In the field of media studies, the optophone has become renowned through its imaginary repurposings by a number of modernist artists. For one thing, the optophone finds brief mention in Finnegan’s Wake. In turn, Marshall McLuhan credited James Joyce’s novel for being a new medium, turning text into sound. In “New Media as Political Forms,” McLuhan says that Joyce’s own “optophone principle” releases us from “the metallic and rectilinear embrace of the printed page.” More familiar within media studies today, Dada artist Raoul Hausmann patented (London 1935), but did not successfully build, an optophone presumably inspired by d’Albe’s model, which he hoped would be employed in audiovisual performances. This optophone was meant to convert sound into light as well as the reverse. It was part of a broader contemporary impulse to produce color music and synaesthetic art. Hausmann also wrote optophonetic poetry, based on the sounds and rhythms of “pure phonemes” and non-linguistic noises. In response, Francis Picabia painted two optophone portraits in 1921 and 22. Optophone I, below, is composed of lines that might be sound waves, with a pattern that disorders vision.
Theorists have repeatedly located Hausmann’s device at the origin of new media. Authors in the Audiovisuology, Media Archaeology, and Beyond Art: A Third Culture anthologies credit Hausmann’s optophone with bringing-into-being cybernetics, digitization, the CD-ROM, audiovisual experiments in video art, and “primitive computers.” It seems to have escaped notice that d’Albe also used the optophone to create electrical music. In his book, The Moon Element, he writes:
d’Albe’s device is typically portrayed as a historical cul-de-sac, with few users and no real technical influence. Yet optophones continued to be designed for blind people throughout the twentieth century; at least one model has users even today. Musical print machines, or “direct translators,” co-existed with more complex OCR-devices—optical character recognizers that converted printed words into synthetic speech. Both types of reading machine contributed to today’s procedures for scanning and document digitization. Arguably, reading optophones intervened more profoundly into the order of print than did Hausmann’s synaesthetic machine: they not only translated between the senses, they introduced a new symbolic system by which to read. Like braille, later vibrating models proposed that the skin could also read.
In December 1922, the Optophone was brought to the United States from the United Kingdom for a demonstration before a number of educators who worked with blind children; only two schools ordered the device.

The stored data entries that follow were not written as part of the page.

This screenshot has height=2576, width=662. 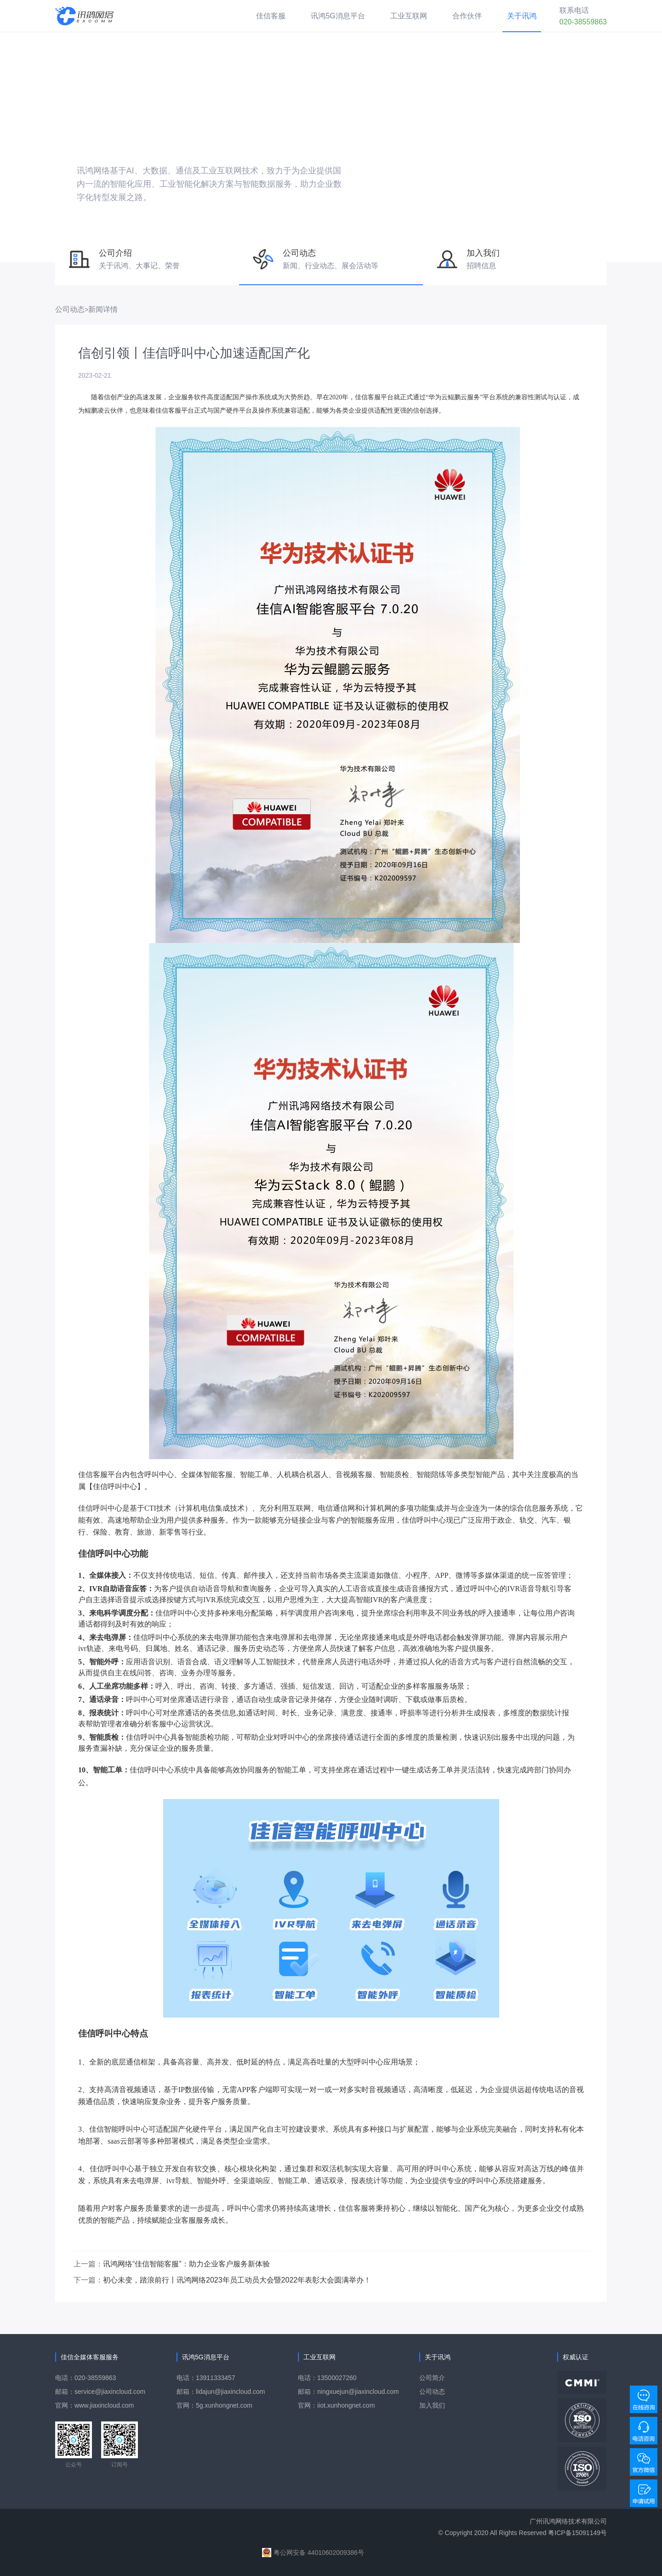 What do you see at coordinates (521, 16) in the screenshot?
I see `关于讯鸿` at bounding box center [521, 16]. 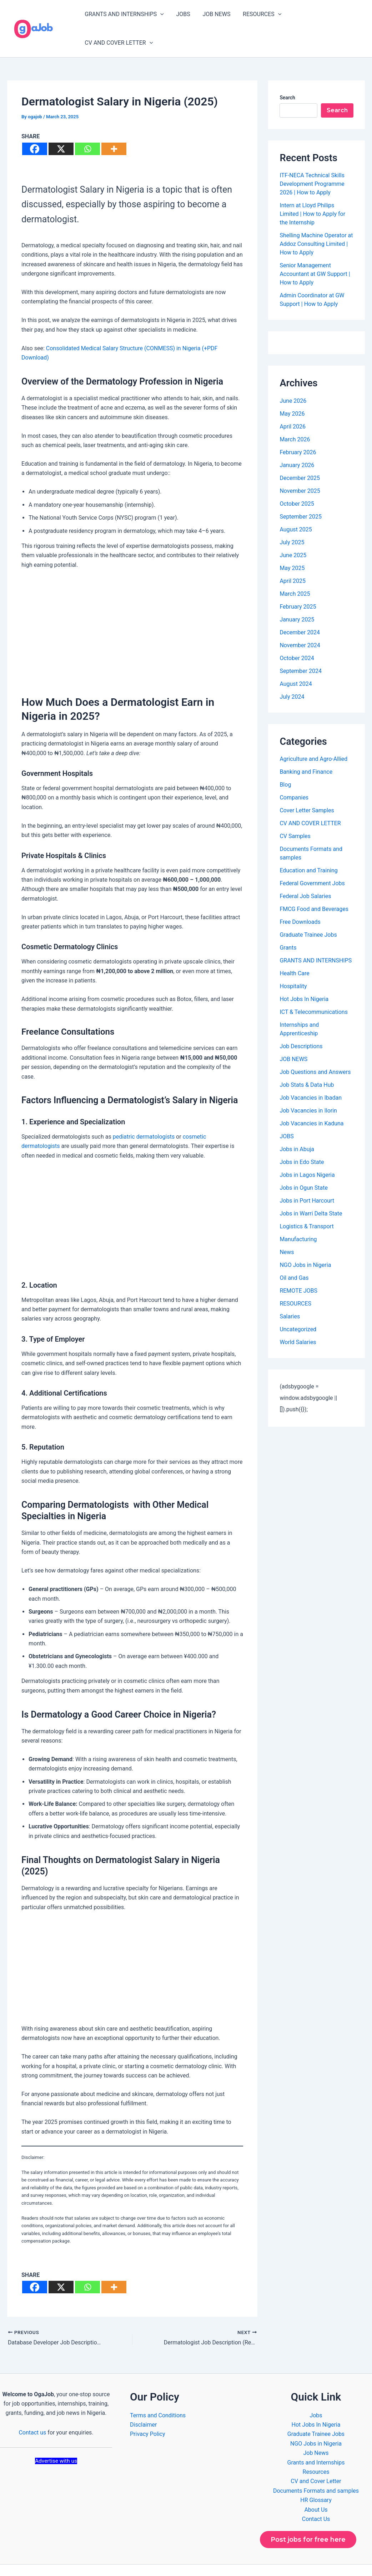  What do you see at coordinates (315, 2428) in the screenshot?
I see `Job News` at bounding box center [315, 2428].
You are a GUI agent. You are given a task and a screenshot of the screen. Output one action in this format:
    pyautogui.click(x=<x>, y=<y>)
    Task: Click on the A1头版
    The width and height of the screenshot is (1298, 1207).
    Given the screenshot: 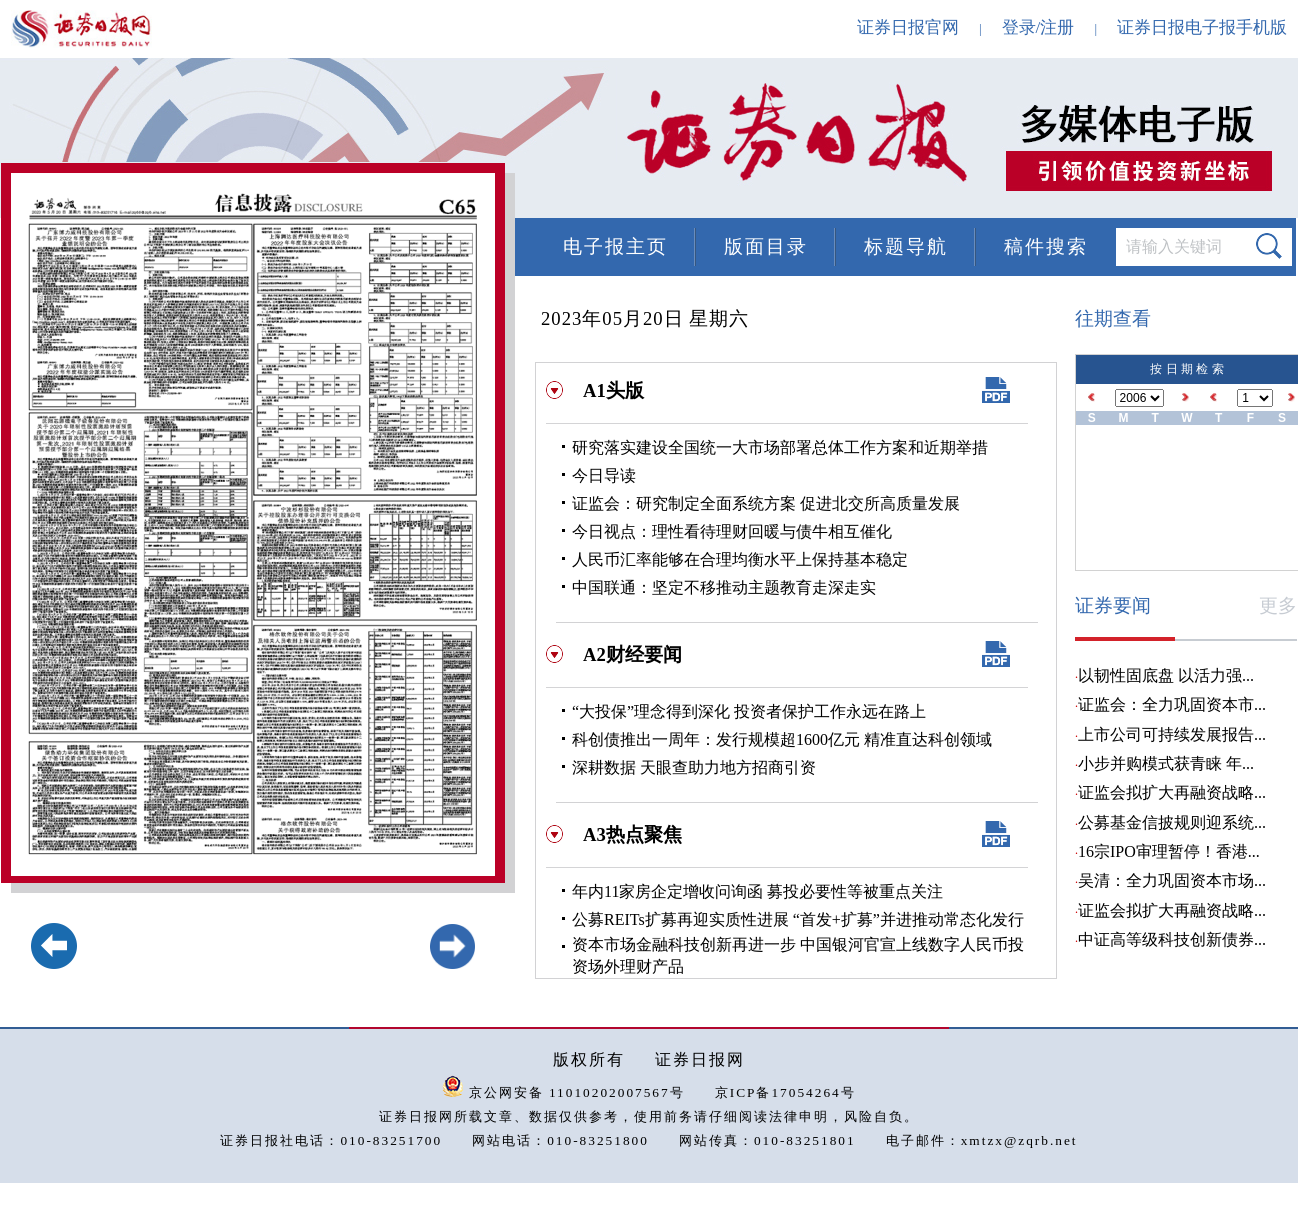 What is the action you would take?
    pyautogui.click(x=613, y=390)
    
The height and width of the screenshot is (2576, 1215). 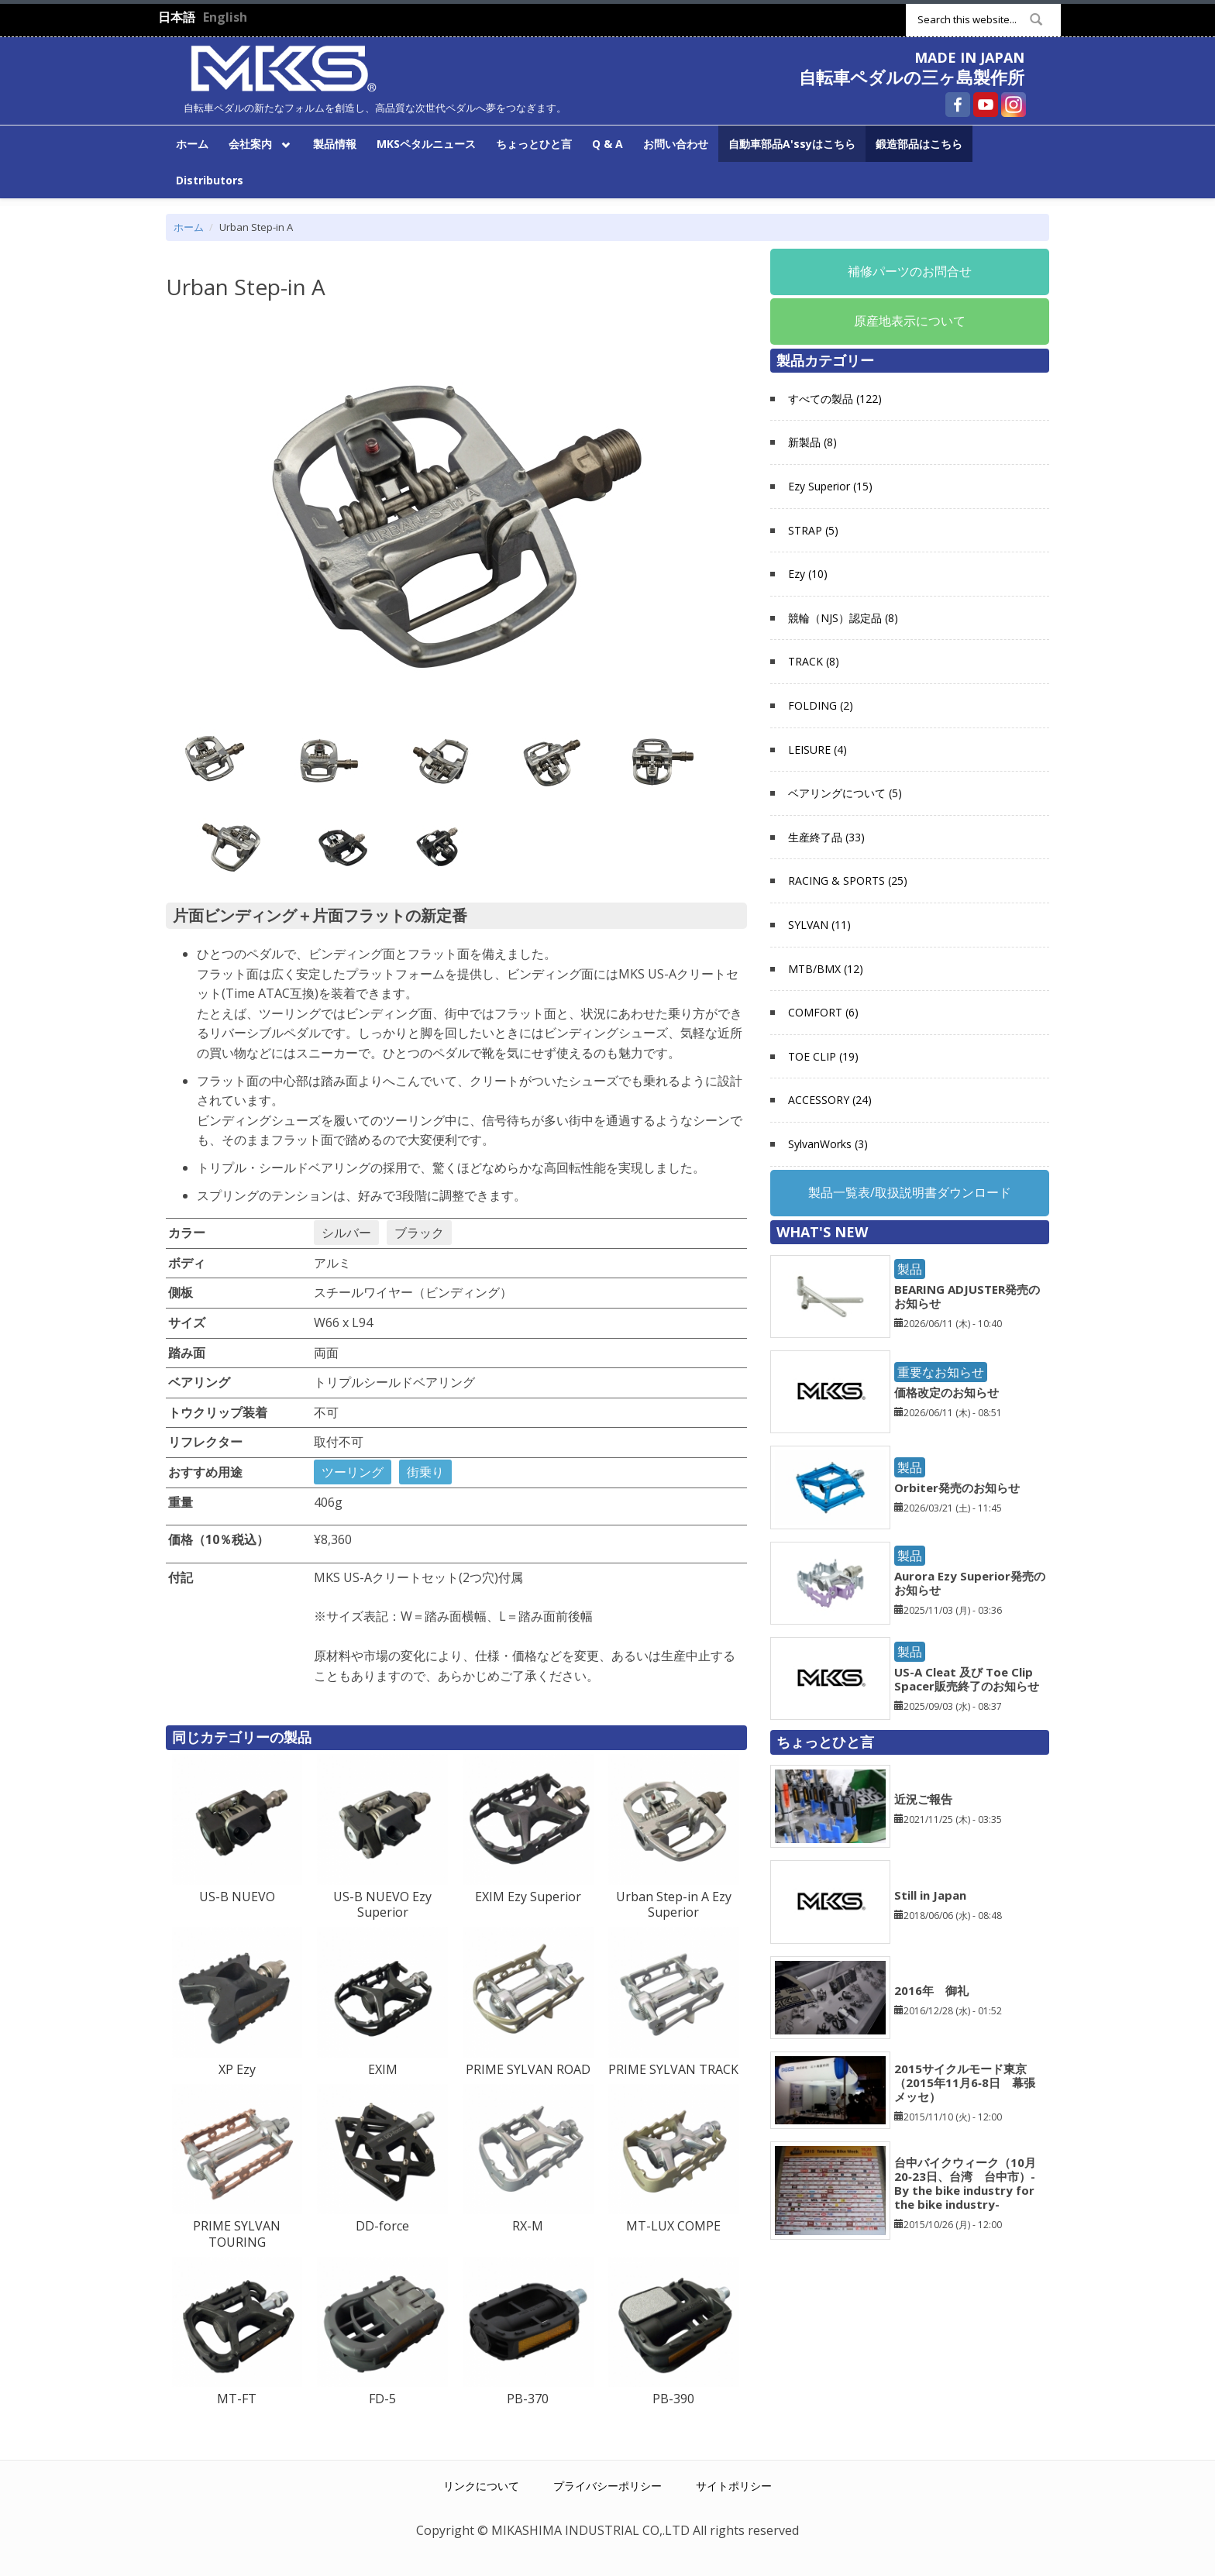 What do you see at coordinates (967, 1296) in the screenshot?
I see `BEARING ADJUSTER発売のお知らせ` at bounding box center [967, 1296].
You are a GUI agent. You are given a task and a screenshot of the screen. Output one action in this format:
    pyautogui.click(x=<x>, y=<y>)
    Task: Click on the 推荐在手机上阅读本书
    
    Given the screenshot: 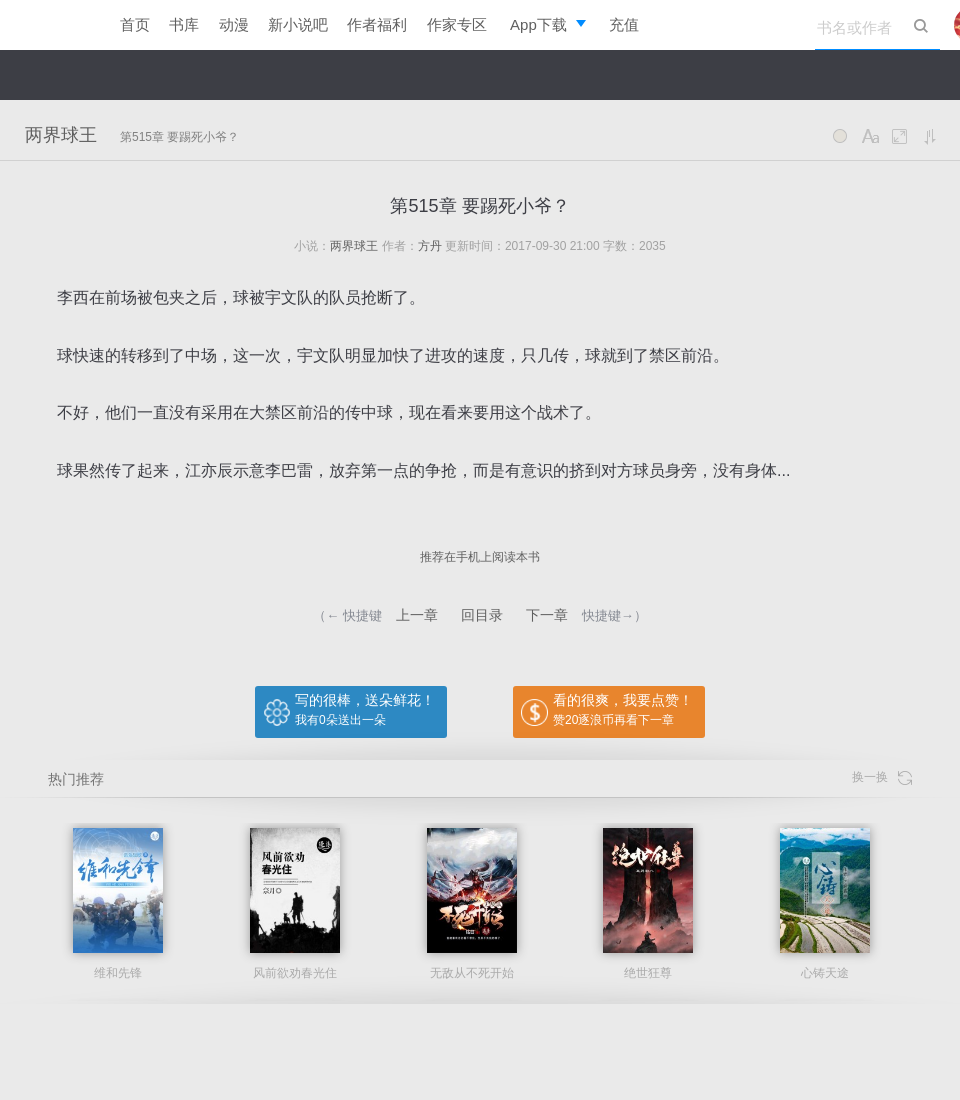 What is the action you would take?
    pyautogui.click(x=480, y=557)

Reading machine development accelerated in the U.S. around World War II. In his position as chair of the National Defense Research Committee, Vannevar Bush established a Committee on Sensory Devices in 1944, largely for the purpose of rehabilitating blind soldiers. The other options for reading—braille and Talking Books—were relatively scarce and had a high cost of production. Reading machines promised to give blind readers access to magazines and ephemeral print (recipes, signs, mail), which was arguably more important than access to books.
At RCA (Radio Corporation of America), the television innovator Vladimir Zworykin became involved with this project. Zworykin had visited Fournier d’Albe in London in the 19-teens and seen a demonstration of the optophone. Working with Les Flory and Winthrop Pike, Zworykin built an initial machine known as the A-2 that operated on the same principles, but used a different mechanism for scanning—an electric stylus, which was publicized as “the first pen that reads.” Following the trail of citations for RCA’s “Reading Aid for the Blind” patent (US 2420716A, filed 1944), it is clear that the “pen” became an aid in domains far afield from blindness. It was repurposed as an optical probe for measuring the oxygen content of blood (1958); an “optical system for facsimile scanners” (1972); and, in a patent awarded to Burroughs Corporation in 1964, a light gun. This gun, in turn, found its way into the handheld controls for the first home video game system, produced by Sanders Associates.
The A-2 optophone was tested on three blind research subjects, including ham radio enthusiast Joe Piechowski, who was more of a technical collaborator. According to the reports RCA submitted to the CSD, these readers were able to correlate the “chirping” or “tweeting” sounds of the machine with letters “at random with about eighty percent accuracy” after 60 hours of practice. Close spacing on a printed page made it difficult to differentiate between letters; readers also had difficulty moving the stylus at a steady pace and in a straight line. Piechowski achieved reading speeds of 20 words per minute, which RCA deemed too slow.
Attempts were made to incorporate “human factors” and create a more efficient tonal code, to reduce reading time as well as learning time and confusion between letters. One alternate auditory display was known as the compressed optophone. Rather than generate multiple tones or chords for a single printed letter, which was highly redundant and confusing to the ear, the compressed version identified only certain features of a printed letter: such as the presence of an ascender or descender. Below is a comparison between the tones of the original optophone and the compressed version, recorded by physicist Patrick Nye in 1965. The following eight lower case letters make up the source material: f, i, k, j, p, q, r, z.
Original record in the author’s possession. With thanks to Elaine Nye, who generously tracked down two of her personal copies at the author’s request. The second copy is now held at Haskins Laboratories.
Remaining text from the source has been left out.